NJ’s DOE doesn’t require aspiring teachers to pass a test that proves they are proficient in the science of reading. Instead they take a licensure test rated as “weak” by the National Council on Teacher Quality and has no system for requiring teacher preparation programs to adhere to data-driven instructional techniques. The state offers a list of “approved” literacy screeners but 25% of districts don’t bother handing in (required) results or use non-approved ones. (NJEA president Steve Beatty says he wants teachers to have maximum “flexibility.”) We don’t require districts to choose from state-approved lists of successful curricula. It’s all “choose your own adventure,” district by district.

NJ’s leaders have a choice to make: Do we continue floating on pretense or do we concentrate more power with the state to upgrade accountability and transparency?

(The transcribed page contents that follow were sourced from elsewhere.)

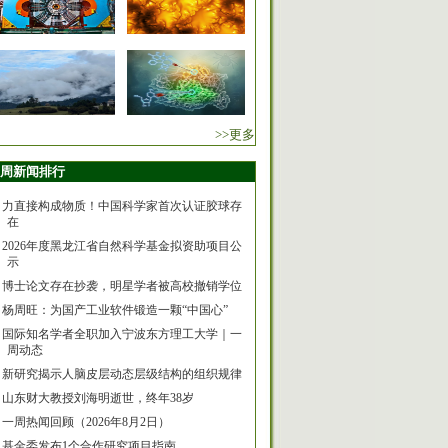
>>更多
周新闻排行
力直接构成物质！中国科学家首次认证胶球存
在
2026年度黑龙江省自然科学基金拟资助项目公
示
博士论文存在抄袭，明星学者被高校撤销学位
杨周旺：为国产工业软件锻造一颗“中国心”
国际知名学者全职加入宁波东方理工大学｜一
周动态
新研究揭示人脑皮层动态层级结构的组织规律
山东财大教授刘海明逝世，终年38岁
一周热闻回顾（2026年8月2日）
基金委发布1个合作研究项目指南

All I know is that a student in Trenton, going to school within shouting distance of the Statehouse, would be academically better off going to school in Mississippi.

*Read Matt Yglesias about how, post ESSA, the political energy to improve schools started to evaporate and the left “retreated into coalition solidarity with teachers unions.” 

**Nat Malkus notes, “This learning slump is most glaring in reading comprehension. Between 2017 and 2019, reading scores declined at the same rate as they did during the pandemic years. That is worth restating: Reading declines in the two years before the pandemic were comparable to those during the pandemic itself.”

***Just a few weeks ago in Newark, Gov. Mikie Sherrill conceded NJ schools aren’t keeping up with their “great reputation in all cases,” noting that Mississippi schools are outperforming NJ’s with high-poverty populations despite far lower costs. “It shocked me and I think it should shock everyone here.” (Journalist Tom Martello wonders, “is she readying for war with NJEA?”)

**** According to ExcelinEd, NJ has adopted only 7 of the 18 fundamental principles for effective instruction in early literacy.